I note that the label expression must evaluate to a positive value. For example #(end - start) is ok, but #(start - end) or #-(end-start) is not. I don't think that there is much that you can do about this in the general case as IIRC the value of the expression is evaluated after the fragments are fixed and it is too late to easily change an ADD into a SUB or vice-versa.

To the best of my knowledge the Mach-O side looks ok, but I agree with Renato that someone more familar with Mach-O should take a look.

rovka added a comment.Aug 25 2016, 1:46 AM

We probably want to diagnose attempts in MachO where MCAssembler::getAtom is different (or null) for each symbol. With that restriction, we can even cope if one of them is the defining (visible) symbol of the atom.

Ok, I'll try to investigate this some more. Thanks!

rovka added a comment.Aug 25 2016, 1:55 AM

I agree with Renato that the ELF side looks good.

Some suggestions the tests:

  • All of the instructions are either add or cmp and all use the w registers. It may be worth varying these a bit more to cover the other cases within the switch(Inst.getOpcode())
  • The labels used in the instructions look to be backwards references to labels already defined. It would be good to have some tests that use forward references to labels that are defined later in the file.

Those are very good suggestions, thanks.

  • All the Darwin tests are of the form (label1 - label2 + constant), are there other forms that can be expressed?

I'm actually not proud of the Darwin tests, but I wanted to get an initial round of feedback before diving too deep. From what I've played with so far, we can't express (label1 - label2) >> constant (at least not out of the box; I don't know how we'd add support for that).
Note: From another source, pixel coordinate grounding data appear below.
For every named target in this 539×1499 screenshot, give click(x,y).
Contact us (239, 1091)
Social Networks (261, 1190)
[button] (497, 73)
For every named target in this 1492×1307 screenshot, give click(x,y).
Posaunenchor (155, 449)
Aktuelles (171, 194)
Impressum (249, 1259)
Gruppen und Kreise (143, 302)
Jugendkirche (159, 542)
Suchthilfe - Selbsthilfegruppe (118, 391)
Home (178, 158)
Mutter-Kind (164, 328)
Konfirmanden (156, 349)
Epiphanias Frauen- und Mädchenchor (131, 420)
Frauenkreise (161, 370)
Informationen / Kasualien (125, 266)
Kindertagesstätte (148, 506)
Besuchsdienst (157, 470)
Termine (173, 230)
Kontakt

Also, since we're generating relocations, we can't diagnose a lot of cases where we error out for ELF - I'm not sure what to do about these, at the moment I'm just hoping the linker will error out in a helpful way, or maybe magically handle them by moving atoms around.

I note that the label expression must evaluate to a positive value. For example #(end - start) is ok, but #(start - end) or #-(end-start) is not. I don't think that there is much that you can do about this in the general case as IIRC the value of the expression is evaluated after the fragments are fixed and it is too late to easily change an ADD into a SUB or vice-versa.
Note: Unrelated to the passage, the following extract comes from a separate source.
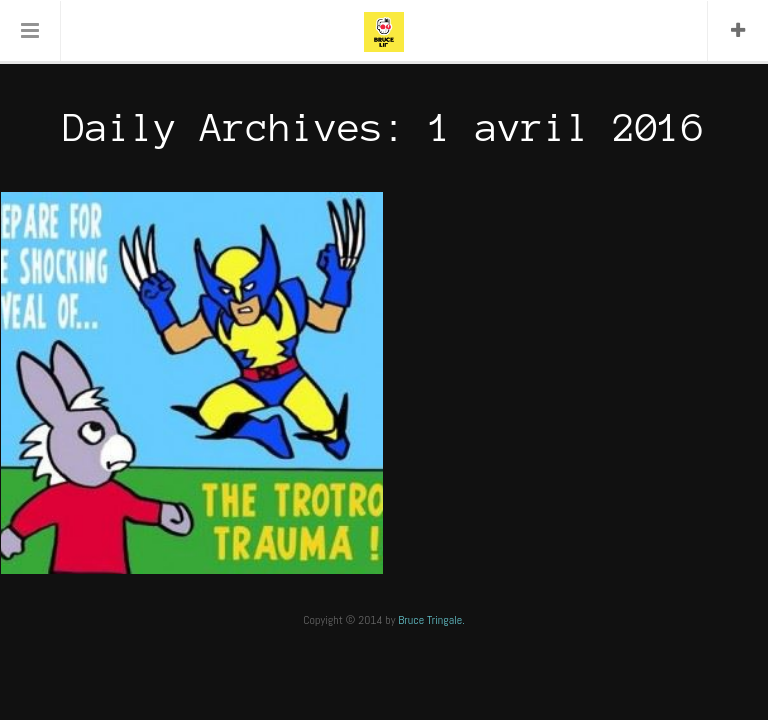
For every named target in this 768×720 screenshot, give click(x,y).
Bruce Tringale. (431, 620)
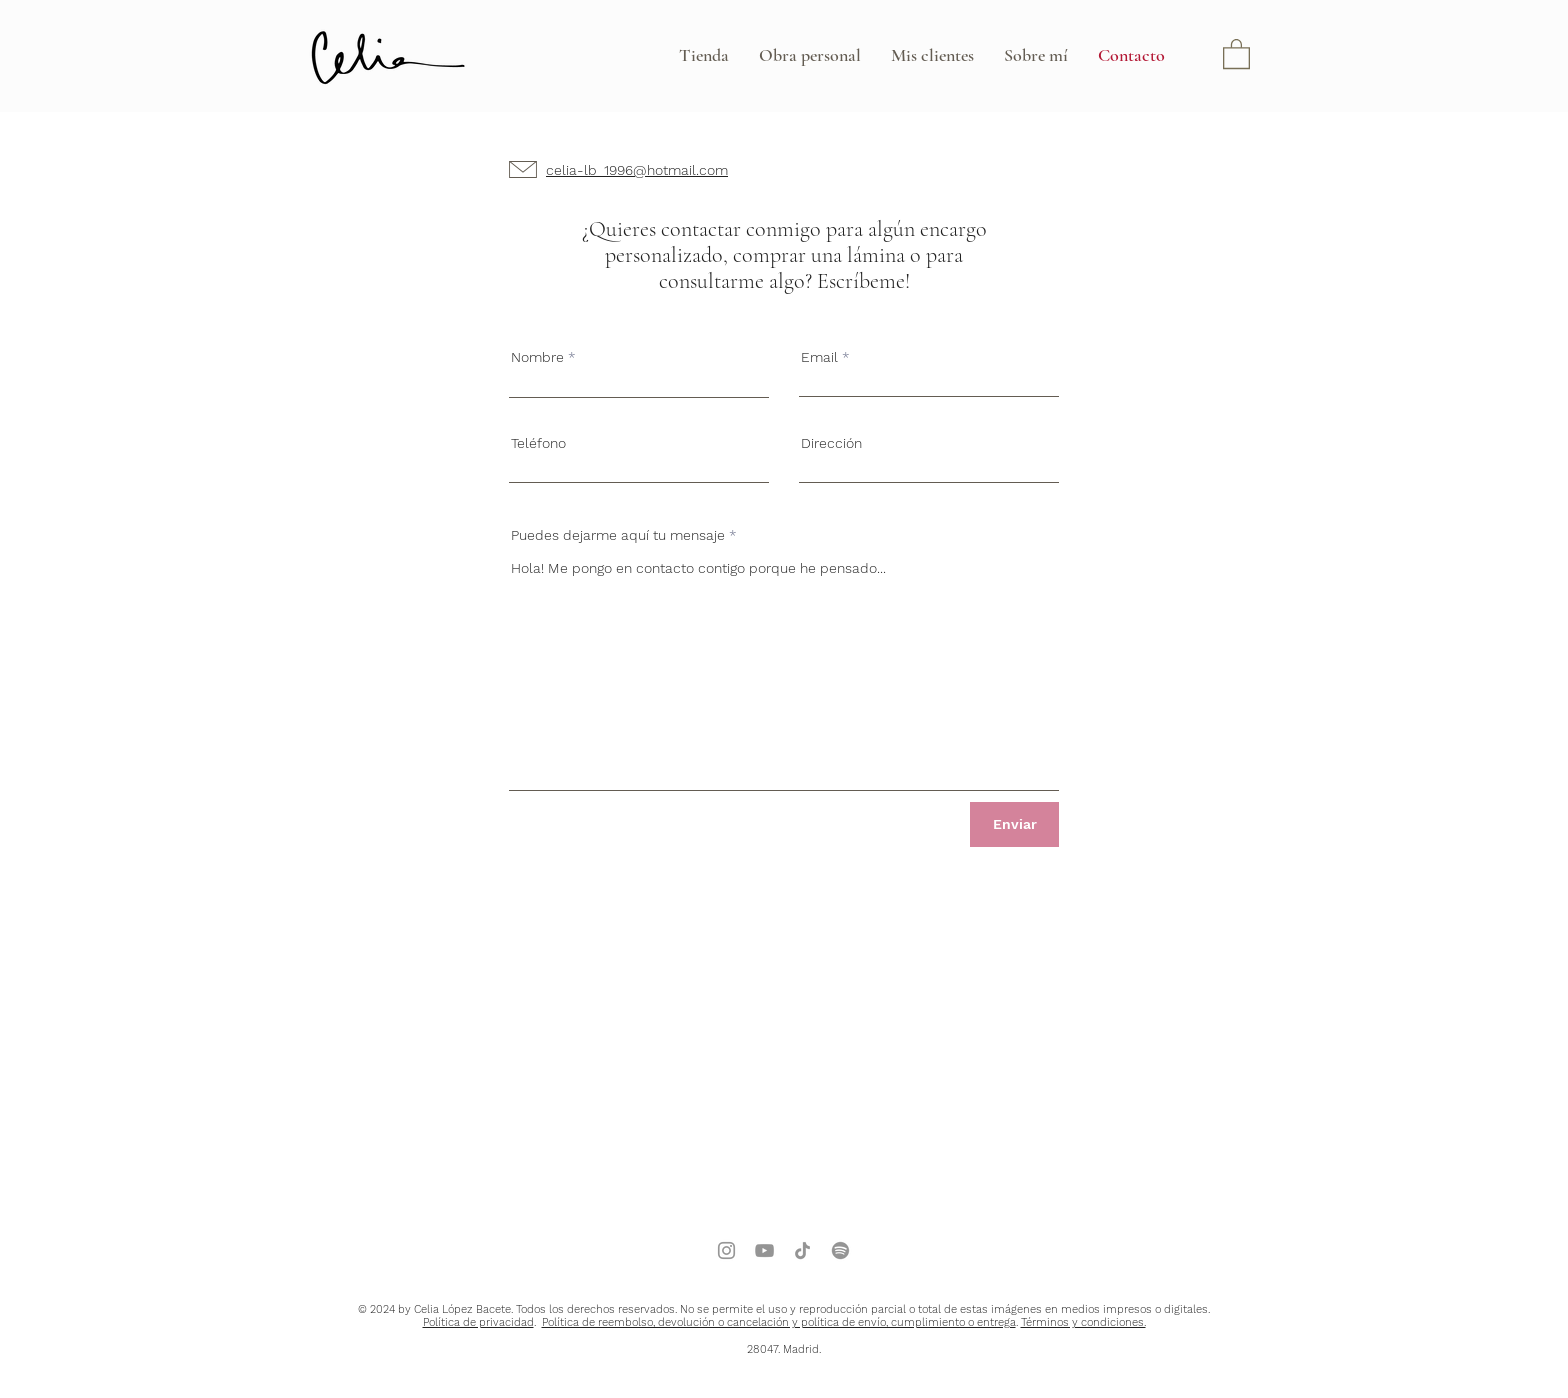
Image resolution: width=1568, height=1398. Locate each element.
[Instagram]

I should at least add a test-case diagnosing this though.

Thanks for the feedback.

rovka updated this revision to Diff 69242.Aug 25 2016, 7:24 AM
rovka updated this object.
rovka edited edge metadata.

Fix Darwin to allow label arithmetic only with assembler-private labels and update the Darwin tests accordingly. Also update the ELF tests as per the review comments.
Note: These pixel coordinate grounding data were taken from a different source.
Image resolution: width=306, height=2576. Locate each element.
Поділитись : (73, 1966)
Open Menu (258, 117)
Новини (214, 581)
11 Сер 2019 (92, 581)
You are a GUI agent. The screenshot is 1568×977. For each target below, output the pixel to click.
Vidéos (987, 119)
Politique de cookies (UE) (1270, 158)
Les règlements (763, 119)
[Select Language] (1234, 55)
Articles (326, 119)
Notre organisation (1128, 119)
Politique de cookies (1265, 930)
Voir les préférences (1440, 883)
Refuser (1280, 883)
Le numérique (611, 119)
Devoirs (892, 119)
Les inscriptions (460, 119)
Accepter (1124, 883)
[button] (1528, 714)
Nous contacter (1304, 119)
rovka updated this revision to Diff 69248.Aug 25 2016, 8:06 AM

Fix something embarrassing in a Darwin test (my bad).

Thanks, the Darwin side looks less scary now.

compnerd added inline comments.Aug 25 2016, 8:46 PM
lib/Target/AArch64/AsmParser/AArch64AsmParser.cpp
733 ↗(On Diff #69248)

I think this is better written as:

if (auto *CE = dyn_cast<MCConstantExpr>(Expr))
  return CE->getValue() >= 0 && CE->getValue() <= 0xfff;
return true;
rovka updated this revision to Diff 69348.Aug 26 2016, 5:26 AM
  • Address Saleem's comment (thanks!)
  • Get Darwin to error out on invalid values obtained from label arithmetic, i.e. negative values or values that are too large to fit. I did this by overriding the processFixupValue method in DarwinAArch64AsmBackend. It now calls adjustFixupValue with a legitimate MCContext, so it can dump errors (just like the ELF backend does).
rovka updated this revision to Diff 71809.Sep 19 2016, 5:34 AM

Move some of the tests from D23930 here (label arithmetic + lsl).

rovka added a comment.Oct 4 2016, 6:13 PM

Ping again.

compnerd accepted this revision.Oct 10 2016, 8:20 PM
compnerd edited edge metadata.
This revision is now accepted and ready to land.Oct 10 2016, 8:20 PM
This revision was automatically updated to reflect the committed changes.